▶ **WHAT THIS TASK INVOLVES**:
Reduce the material below to its lines containing "شهادت".

▶ **GIVEN DATA**:
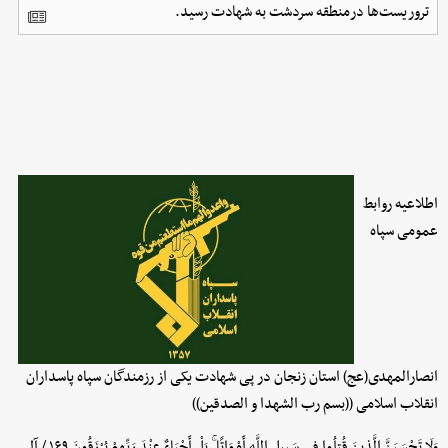
تروریست‌ها درمنطقه سردشت به شهادت رسید.
اطلاعیه روابط
عمومی سپاه
انصارالمهدی(عج) استان زنجان در پی شهادت یکی از رزمندگان سپاه پاسداران
انقلاب اسلامی ((بسم رب الشهدا و الصدقین))
وَلَا تَحْسَبَنَّ الَّذِینَ قُتِلُوا فِی سَبِیلِ اللَّهِ أَمْوَاتًا ۚ بَلْ أَحْیَاءٌ عِنْدَ رَبِّهِمْ یُرْزَقُونَ ۱۶۹ / آل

▶ **SOLUTION TO THIS TASK**:
تروریست‌ها درمنطقه سردشت به شهادت رسید.
انصارالمهدی(عج) استان زنجان در پی شهادت یکی از رزمندگان سپاه پاسداران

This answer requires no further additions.